» What you have to do
Please copy out the entries below exactly, beginning with the line that contains "Тумасов/ Вадим Тумасов" and ending with the line that contains "находились у самой окраины поселка, поэтому", and include nothing outside that span.
Top of Data in this exercise
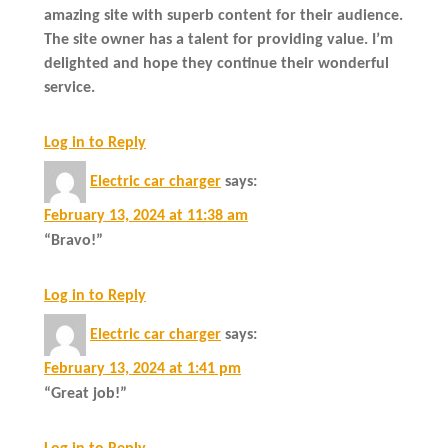
amazing site with superb content for their audience.
The site owner has a talent for providing value. I’m
delighted and hope they continue their wonderful
service.
Log in to Reply
Electric car charger
says:
February 13, 2024 at 11:38 am
“Bravo!”
Log in to Reply
Electric car charger
says:
February 13, 2024 at 1:41 pm
“Great job!”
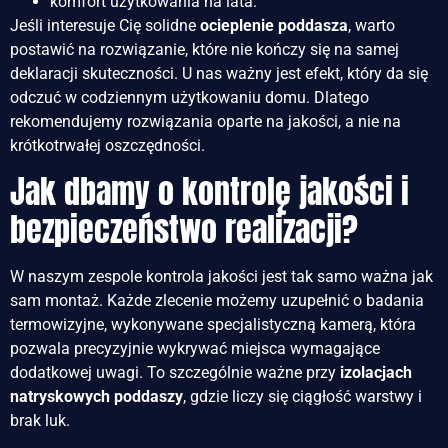
komfort użytkowania na lata.
Jeśli interesuje Cię solidne
ocieplenie poddasza
, warto
postawić na rozwiązanie, które nie kończy się na samej
deklaracji skuteczności. U nas ważny jest efekt, który da się
odczuć w codziennym użytkowaniu domu. Dlatego
rekomendujemy rozwiązania oparte na jakości, a nie na
krótkotrwałej oszczędności.
Jak dbamy o kontrolę jakości i
bezpieczeństwo realizacji?
W naszym zespole kontrola jakości jest tak samo ważna jak
sam montaż. Każde zlecenie możemy uzupełnić o badania
termowizyjne, wykonywane specjalistyczną kamerą, która
pozwala precyzyjnie wykrywać miejsca wymagające
dodatkowej uwagi. To szczególnie ważne przy
izolacjach
natryskowych poddaszy
, gdzie liczy się ciągłość warstwy i
brak luk.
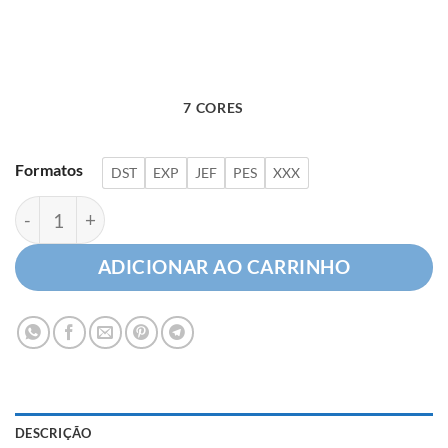
7 CORES
Formatos
DST
EXP
JEF
PES
XXX
Letra O com Detalhes Florais quantidade
ADICIONAR AO CARRINHO
DESCRIÇÃO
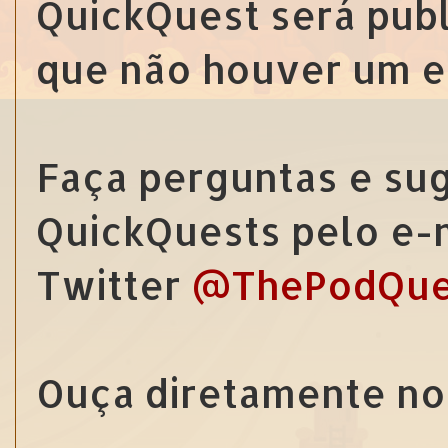
QuickQuest será pub
que não houver um e
Faça perguntas e sug
QuickQuests pelo e-
Twitter
@ThePodQue
Ouça diretamente no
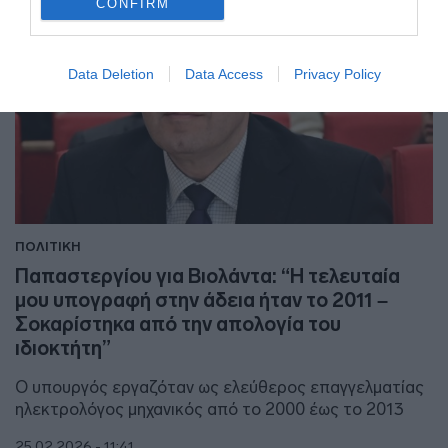
CONFIRM
Data Deletion
Data Access
Privacy Policy
ΠΟΛΙΤΙΚΗ
Παπαστεργίου για Βιολάντα: “Η τελευταία
μου υπογραφή στην άδεια ήταν το 2011 –
Σοκαρίστηκα από την απολογία του
ιδιοκτήτη”
Ο υπουργός εργαζόταν ως ελεύθερος επαγγελματίας
ηλεκτρολόγος μηχανικός από το 2000 έως το 2013
25.02.2026 - 11:41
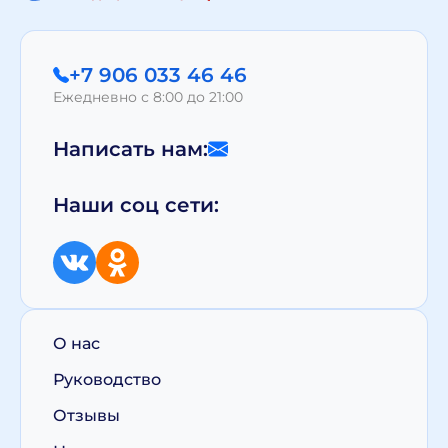
+7 906 033 46 46
Ежедневно с 8:00 до 21:00
Написать нам:
Наши соц сети:
О нас
Руководство
Отзывы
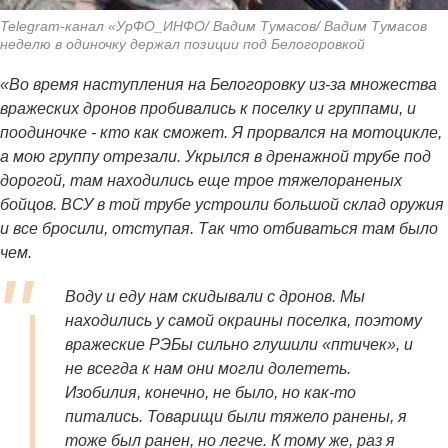
Telegram-канал «УрФО_ИНФО/ Вадим Тумасов/ Вадим Тумасов
неделю в одиночку держал позиции под Белогоровкой
«Во время наступления на Белогоровку из-за множества
вражеских дронов пробивались к поселку и группами, и
поодиночке - кто как сможет. Я прорвался на мотоцикле,
а мою группу отрезали. Укрылся в дренажной трубе под
дорогой, там находились еще трое тяжелораненых
бойцов. ВСУ в той трубе устроили большой склад оружия
и все бросили, отступая. Так что отбиваться там было
чем.
Воду и еду нам скидывали с дронов. Мы
находились у самой окраины поселка, поэтому
вражеские РЭБы сильно глушили «птичек», и
не всегда к нам они могли долететь.
Изобилия, конечно, не было, но как-то
питались. Т
оварищи были тяжело ранены, я
тоже был ранен, но легче. К тому же, раз я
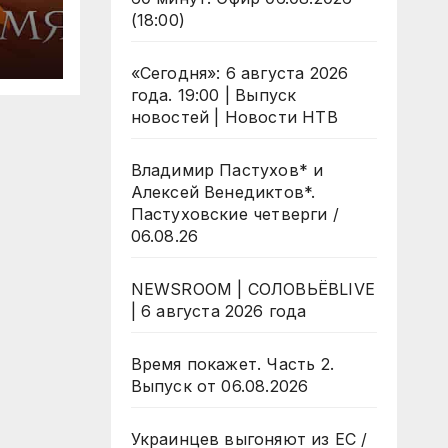
(18:00)
«Сегодня»: 6 августа 2026
года. 19:00 | Выпуск
новостей | Новости НТВ
Владимир Пастухов* и
Алексей Венедиктов*.
Пастуховские четверги /
06.08.26
NEWSROOM | СОЛОВЬЁВLIVE
| 6 августа 2026 года
Время покажет. Часть 2.
Выпуск от 06.08.2026
Украинцев выгоняют из ЕС /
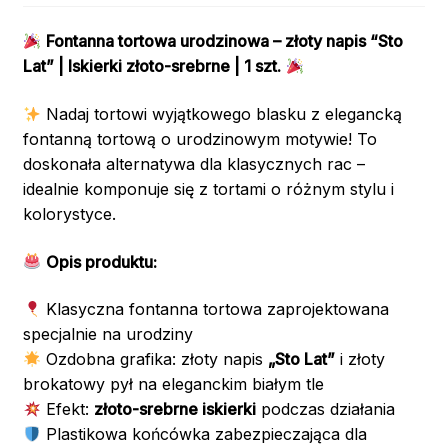
Fontanna tortowa urodzinowa – złoty napis “Sto
Lat” | Iskierki złoto-srebrne | 1 szt.
Nadaj tortowi wyjątkowego blasku z elegancką
fontanną tortową o urodzinowym motywie! To
doskonała alternatywa dla klasycznych rac –
idealnie komponuje się z tortami o różnym stylu i
kolorystyce.
Opis produktu:
Klasyczna fontanna tortowa zaprojektowana
specjalnie na urodziny
Ozdobna grafika: złoty napis
„Sto Lat”
i złoty
brokatowy pył na eleganckim białym tle
Efekt:
złoto-srebrne iskierki
podczas działania
Plastikowa końcówka zabezpieczająca dla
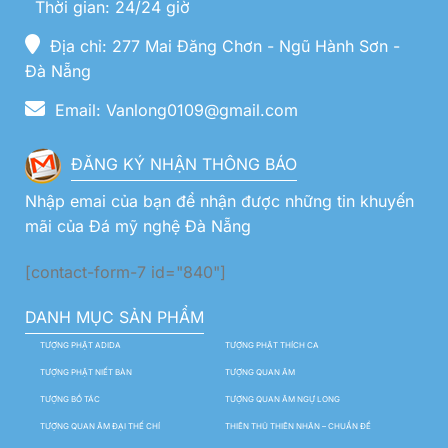
Thời gian: 24/24 giờ
Địa chỉ: 277 Mai Đăng Chơn - Ngũ Hành Sơn -
Đà Nẵng
Email: Vanlong0109@gmail.com
ĐĂNG KÝ NHẬN THÔNG BÁO
Nhập emai của bạn để nhận được những tin khuyến
mãi của Đá mỹ nghệ Đà Nẵng
[contact-form-7 id="840"]
DANH MỤC SẢN PHẨM
TƯỢNG PHẬT ADIDA
TƯỢNG PHẬT THÍCH CA
TƯỢNG PHẬT NIẾT BÀN
TƯỢNG QUAN ÂM
TƯỢNG BỒ TÁC
TƯỢNG QUAN ÂM NGỰ LONG
TƯỢNG QUAN ÂM ĐẠI THẾ CHÍ
THIÊN THỦ THIÊN NHÃN – CHUẨN ĐỀ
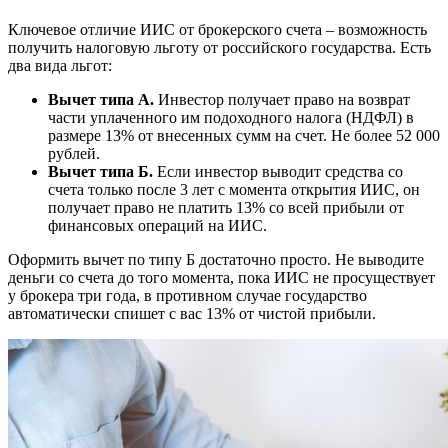
Ключевое отличие ИИС от брокерского счета – возможность
получить налоговую льготу от российского государства. Есть
два вида льгот:
Вычет типа А.
Инвестор получает право на возврат
части уплаченного им подоходного налога (НДФЛ) в
размере 13% от внесенных сумм на счет. Не более 52 000
рублей.
Вычет типа Б.
Если инвестор выводит средства со
счета только после 3 лет с момента открытия ИИС, он
получает право не платить 13% со всей прибыли от
финансовых операций на ИИС.
Оформить вычет по типу Б достаточно просто. Не выводите
деньги со счета до того момента, пока ИИС не просуществует
у брокера три года, в противном случае государство
автоматически спишет с вас 13% от чистой прибыли.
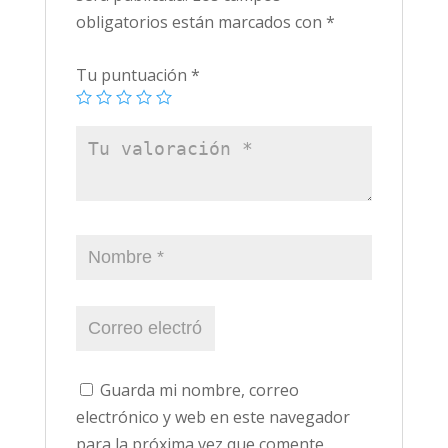
obligatorios están marcados con
*
Tu puntuación
*
Guarda mi nombre, correo
electrónico y web en este navegador
para la próxima vez que comente.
Bottom of Data in this exercise
» Expected answer
Telegram-канал «УрФО_ИНФО/ Вадим Тумасов/ Вадим Тумасов
неделю в одиночку держал позиции под Белогоровкой
«Во время наступления на Белогоровку из-за множества
вражеских дронов пробивались к поселку и группами, и
поодиночке - кто как сможет. Я прорвался на мотоцикле,
а мою группу отрезали. Укрылся в дренажной трубе под
дорогой, там находились еще трое тяжелораненых
бойцов. ВСУ в той трубе устроили большой склад оружия
и все бросили, отступая. Так что отбиваться там было
чем.
Воду и еду нам скидывали с дронов. Мы
находились у самой окраины поселка, поэтому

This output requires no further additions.